その、嵐。バレンタイン
「ハイこれ。ロロノアの分」
というたしぎの声とともに、広げていた書類の上に個包装の袋が落ちてきた。金色の四角い袋を上から覗き込む。記憶のページを数枚めくってみたが頼んだ覚えはなかった。持っていたペン先で袋をつつく。
「なんだこれ?」
「交通課一同からのありがた~い差し入れです」
「交通課? なんでまた」
「二課はヒナさんの大号令により、数年前に職場内における義理チョコ配布を廃止しちゃいましたからね」
言われてあぁ、と思い出す。この国には、バレンタインというチョコ嫌いには嫌がらせでしかない日があるのだった。ヒナがいつ強権を発動したのか知らないが、普段菓子ひとつ食べないゾロからすると上司の非公式通達は英断に思える。ゾロは見慣れない袋の端を摘み上げ、傍に立っていたたしぎへと差し出してやった。
「やるよ。おれは甘いもんは食わねぇ」
「男子たるもの、義理チョコでも貰えば嬉しいものなんじゃないんですか?」
「ガキでもあるまいし…」
鼻で笑いながら返すと、たしぎはゾロからチョコ菓子を受け取りながら、そんなもんですかねぇ、と独り言のように呟いた。
たしぎが去るのを待って、書きかけの報告書に目を落とす。手帳に記した警邏メモをたよりになんとか文字を捻り出そうとして、ふと書きかけのペン先を止めた。
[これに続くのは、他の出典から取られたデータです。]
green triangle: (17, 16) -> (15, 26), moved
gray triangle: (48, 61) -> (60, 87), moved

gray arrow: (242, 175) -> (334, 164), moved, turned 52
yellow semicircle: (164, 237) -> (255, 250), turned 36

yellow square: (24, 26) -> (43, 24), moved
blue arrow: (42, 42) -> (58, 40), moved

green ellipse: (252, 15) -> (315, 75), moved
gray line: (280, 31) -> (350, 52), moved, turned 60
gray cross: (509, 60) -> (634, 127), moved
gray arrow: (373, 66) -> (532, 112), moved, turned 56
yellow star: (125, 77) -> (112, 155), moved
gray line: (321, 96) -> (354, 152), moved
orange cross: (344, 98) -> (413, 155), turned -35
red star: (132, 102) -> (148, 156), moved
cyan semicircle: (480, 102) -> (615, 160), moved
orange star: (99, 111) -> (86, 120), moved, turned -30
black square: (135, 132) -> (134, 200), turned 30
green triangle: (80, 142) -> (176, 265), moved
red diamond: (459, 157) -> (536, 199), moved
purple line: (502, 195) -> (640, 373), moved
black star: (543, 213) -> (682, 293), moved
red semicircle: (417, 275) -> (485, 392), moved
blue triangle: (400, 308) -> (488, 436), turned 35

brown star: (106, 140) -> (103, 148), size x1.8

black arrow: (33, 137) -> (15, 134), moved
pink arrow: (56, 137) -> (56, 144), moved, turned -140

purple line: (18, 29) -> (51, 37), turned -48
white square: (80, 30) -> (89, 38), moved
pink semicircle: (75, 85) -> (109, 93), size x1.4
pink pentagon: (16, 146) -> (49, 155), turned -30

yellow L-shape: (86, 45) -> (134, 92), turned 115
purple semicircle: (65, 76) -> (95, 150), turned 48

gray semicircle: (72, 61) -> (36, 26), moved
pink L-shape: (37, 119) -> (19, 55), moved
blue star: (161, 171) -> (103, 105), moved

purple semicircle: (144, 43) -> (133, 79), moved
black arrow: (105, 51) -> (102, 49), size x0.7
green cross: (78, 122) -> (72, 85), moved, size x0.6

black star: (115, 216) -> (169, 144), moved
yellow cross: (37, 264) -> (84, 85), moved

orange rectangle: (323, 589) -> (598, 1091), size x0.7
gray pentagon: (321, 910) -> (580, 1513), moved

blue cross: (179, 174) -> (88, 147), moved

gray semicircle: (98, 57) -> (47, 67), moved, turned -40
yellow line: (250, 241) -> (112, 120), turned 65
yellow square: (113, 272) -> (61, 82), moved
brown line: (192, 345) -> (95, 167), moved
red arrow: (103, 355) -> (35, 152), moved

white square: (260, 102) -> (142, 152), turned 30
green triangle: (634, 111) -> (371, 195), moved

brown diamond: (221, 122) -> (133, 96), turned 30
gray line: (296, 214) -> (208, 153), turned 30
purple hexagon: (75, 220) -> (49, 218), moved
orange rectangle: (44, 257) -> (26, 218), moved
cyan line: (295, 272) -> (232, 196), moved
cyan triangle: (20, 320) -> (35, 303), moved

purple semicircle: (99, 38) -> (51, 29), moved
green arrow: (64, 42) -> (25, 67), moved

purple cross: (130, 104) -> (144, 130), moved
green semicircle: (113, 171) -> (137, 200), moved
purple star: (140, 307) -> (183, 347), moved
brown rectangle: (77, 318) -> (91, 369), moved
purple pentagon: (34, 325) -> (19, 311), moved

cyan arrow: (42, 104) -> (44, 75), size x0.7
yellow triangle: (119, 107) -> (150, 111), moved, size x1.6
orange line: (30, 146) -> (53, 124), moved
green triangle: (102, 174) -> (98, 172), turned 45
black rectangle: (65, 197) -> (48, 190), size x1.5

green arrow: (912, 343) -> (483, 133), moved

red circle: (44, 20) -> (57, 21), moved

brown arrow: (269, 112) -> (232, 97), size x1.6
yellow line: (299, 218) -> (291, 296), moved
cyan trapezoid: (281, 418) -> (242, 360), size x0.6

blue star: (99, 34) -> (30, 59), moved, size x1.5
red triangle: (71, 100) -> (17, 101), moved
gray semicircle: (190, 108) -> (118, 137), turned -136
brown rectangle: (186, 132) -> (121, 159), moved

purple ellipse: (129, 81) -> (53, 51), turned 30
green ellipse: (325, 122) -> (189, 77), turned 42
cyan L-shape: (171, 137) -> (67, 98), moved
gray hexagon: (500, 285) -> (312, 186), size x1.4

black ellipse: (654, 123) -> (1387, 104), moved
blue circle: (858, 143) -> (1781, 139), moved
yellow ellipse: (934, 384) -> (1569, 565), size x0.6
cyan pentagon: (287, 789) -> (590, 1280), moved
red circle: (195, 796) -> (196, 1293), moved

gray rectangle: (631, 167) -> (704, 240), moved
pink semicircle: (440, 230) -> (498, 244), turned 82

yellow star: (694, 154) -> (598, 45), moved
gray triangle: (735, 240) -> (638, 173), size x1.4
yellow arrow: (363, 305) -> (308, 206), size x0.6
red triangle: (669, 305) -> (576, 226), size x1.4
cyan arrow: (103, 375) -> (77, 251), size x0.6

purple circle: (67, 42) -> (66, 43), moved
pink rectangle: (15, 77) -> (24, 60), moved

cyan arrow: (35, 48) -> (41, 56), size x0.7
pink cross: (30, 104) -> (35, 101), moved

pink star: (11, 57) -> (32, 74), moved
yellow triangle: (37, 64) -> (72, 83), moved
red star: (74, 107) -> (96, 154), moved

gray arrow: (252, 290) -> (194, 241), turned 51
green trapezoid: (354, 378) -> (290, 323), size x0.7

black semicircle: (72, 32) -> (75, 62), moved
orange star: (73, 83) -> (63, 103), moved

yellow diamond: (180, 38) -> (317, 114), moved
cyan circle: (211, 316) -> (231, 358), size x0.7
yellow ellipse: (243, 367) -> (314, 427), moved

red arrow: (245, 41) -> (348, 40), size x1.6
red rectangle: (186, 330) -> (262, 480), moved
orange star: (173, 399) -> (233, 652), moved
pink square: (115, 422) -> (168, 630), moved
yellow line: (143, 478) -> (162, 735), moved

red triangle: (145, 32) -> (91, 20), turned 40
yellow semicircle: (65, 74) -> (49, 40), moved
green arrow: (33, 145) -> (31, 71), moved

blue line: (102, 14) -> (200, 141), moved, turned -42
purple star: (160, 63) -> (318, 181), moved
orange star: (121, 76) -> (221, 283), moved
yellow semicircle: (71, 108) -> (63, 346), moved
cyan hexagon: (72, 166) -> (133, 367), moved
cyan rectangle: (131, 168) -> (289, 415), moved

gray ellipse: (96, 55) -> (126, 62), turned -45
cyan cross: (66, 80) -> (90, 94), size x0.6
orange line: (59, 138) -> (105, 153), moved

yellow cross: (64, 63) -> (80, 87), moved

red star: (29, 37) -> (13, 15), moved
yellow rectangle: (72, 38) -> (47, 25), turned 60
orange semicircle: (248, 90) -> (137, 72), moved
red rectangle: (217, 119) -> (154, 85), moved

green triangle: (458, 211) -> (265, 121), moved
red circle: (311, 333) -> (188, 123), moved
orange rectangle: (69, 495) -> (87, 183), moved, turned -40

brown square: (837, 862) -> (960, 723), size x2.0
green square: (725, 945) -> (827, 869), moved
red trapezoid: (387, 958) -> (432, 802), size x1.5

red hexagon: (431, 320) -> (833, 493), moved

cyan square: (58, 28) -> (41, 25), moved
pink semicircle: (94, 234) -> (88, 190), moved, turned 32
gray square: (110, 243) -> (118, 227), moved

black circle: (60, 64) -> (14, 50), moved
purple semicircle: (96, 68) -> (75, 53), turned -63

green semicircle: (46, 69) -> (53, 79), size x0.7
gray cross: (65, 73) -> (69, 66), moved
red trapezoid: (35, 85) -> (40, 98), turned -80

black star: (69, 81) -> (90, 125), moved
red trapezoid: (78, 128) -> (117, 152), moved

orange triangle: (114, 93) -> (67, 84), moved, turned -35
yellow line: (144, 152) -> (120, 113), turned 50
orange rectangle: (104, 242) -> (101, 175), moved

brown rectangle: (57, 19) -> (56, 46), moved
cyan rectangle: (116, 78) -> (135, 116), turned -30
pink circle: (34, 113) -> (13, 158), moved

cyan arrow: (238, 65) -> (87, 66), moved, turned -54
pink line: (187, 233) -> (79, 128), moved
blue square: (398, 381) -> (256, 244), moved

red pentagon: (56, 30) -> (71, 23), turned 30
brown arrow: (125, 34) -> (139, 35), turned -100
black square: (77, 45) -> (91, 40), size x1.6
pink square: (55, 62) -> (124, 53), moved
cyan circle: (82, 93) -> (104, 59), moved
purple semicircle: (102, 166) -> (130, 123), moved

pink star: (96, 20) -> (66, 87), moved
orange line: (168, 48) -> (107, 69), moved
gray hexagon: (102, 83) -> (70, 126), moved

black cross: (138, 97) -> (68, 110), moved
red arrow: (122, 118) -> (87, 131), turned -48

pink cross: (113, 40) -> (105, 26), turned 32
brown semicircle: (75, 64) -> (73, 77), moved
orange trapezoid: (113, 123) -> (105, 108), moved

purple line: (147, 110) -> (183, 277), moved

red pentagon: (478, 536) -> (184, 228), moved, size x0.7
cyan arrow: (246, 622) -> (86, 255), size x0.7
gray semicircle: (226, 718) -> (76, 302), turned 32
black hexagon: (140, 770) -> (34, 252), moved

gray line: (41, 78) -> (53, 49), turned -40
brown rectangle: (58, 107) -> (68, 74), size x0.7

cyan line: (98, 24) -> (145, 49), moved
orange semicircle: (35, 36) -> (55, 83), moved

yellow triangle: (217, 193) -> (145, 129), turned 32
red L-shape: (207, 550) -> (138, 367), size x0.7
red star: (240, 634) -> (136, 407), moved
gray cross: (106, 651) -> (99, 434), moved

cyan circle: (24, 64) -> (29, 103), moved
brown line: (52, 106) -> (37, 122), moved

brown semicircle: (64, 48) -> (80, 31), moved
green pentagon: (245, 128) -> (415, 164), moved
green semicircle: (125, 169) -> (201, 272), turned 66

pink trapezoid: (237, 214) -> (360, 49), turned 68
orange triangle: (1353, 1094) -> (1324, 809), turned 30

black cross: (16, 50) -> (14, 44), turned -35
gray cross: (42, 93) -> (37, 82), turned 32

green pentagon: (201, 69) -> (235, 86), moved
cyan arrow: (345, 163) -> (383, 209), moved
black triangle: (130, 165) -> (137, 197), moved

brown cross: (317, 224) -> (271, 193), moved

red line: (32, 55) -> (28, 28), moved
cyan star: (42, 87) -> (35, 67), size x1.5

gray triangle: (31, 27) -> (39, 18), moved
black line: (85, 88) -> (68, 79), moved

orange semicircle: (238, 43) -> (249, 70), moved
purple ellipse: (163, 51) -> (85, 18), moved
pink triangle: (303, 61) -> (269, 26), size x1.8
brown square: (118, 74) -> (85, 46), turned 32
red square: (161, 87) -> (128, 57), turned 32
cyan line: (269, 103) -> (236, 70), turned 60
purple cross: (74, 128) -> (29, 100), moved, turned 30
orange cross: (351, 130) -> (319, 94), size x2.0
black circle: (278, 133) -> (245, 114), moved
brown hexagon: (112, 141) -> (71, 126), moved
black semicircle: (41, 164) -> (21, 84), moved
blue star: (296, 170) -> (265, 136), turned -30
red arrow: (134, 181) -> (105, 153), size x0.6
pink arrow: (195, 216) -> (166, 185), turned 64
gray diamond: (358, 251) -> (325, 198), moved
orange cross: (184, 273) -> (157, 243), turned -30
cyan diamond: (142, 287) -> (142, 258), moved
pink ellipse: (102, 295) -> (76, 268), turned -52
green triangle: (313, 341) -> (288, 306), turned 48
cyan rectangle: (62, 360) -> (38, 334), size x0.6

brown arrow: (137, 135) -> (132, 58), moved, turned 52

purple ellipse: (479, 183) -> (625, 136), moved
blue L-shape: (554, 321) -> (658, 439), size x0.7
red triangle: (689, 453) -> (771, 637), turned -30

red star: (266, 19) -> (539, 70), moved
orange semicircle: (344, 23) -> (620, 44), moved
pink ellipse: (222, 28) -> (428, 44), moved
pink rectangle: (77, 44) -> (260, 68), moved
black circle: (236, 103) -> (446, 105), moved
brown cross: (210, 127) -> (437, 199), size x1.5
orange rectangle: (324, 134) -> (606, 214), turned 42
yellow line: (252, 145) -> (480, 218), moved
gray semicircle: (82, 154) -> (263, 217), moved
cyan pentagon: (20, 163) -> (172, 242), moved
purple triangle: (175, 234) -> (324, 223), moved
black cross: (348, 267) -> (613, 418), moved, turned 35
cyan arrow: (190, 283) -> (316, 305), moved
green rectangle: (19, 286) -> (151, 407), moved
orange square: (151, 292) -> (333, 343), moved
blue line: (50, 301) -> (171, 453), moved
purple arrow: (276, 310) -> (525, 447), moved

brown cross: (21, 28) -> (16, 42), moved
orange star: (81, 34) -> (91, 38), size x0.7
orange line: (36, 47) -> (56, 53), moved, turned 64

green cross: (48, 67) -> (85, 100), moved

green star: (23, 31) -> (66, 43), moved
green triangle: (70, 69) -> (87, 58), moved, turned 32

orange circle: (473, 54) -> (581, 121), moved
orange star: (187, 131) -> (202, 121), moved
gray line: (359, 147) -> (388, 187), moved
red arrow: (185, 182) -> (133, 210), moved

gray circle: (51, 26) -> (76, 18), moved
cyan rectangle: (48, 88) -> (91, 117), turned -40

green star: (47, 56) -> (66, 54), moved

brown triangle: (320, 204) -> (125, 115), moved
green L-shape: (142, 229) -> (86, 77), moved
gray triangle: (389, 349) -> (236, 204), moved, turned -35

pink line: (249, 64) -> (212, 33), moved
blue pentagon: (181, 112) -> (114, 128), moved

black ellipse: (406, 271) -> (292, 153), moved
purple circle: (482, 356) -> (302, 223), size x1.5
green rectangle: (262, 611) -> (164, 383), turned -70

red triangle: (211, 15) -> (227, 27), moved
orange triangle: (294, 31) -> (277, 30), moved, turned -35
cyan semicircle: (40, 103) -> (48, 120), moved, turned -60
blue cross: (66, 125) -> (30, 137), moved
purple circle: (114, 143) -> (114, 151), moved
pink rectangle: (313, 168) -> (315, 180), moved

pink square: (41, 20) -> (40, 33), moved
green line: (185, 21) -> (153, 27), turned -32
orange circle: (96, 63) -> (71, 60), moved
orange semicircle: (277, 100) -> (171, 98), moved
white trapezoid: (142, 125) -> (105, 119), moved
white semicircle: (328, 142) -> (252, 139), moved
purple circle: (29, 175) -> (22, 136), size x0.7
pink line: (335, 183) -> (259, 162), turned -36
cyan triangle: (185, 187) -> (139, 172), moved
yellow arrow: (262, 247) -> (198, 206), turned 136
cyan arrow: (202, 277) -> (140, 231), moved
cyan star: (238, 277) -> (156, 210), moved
まだ二人の関係に名前がついていなかった頃の話だ。ローは時々、今はもうない官舎の前でゾロが帰ってくるのを待っていることがあった。電話の一本でもすればいいのにローはなぜかそうせず、「たまたま近くを通ったから」と言って数分の立ち話をして帰っていく。色恋に聡い方じゃないゾロでも、三度も続けばローが現れるのが「たまたま」ではないことはわかった。だが、ローが「たまたま」を装いたいのだということも察せられた。だからゾロは、そこに滲む他意には気づかないフリをして、「ついでだったから」とローが渡してくるコンビニのレジ袋をなんでもない顔で受け取った。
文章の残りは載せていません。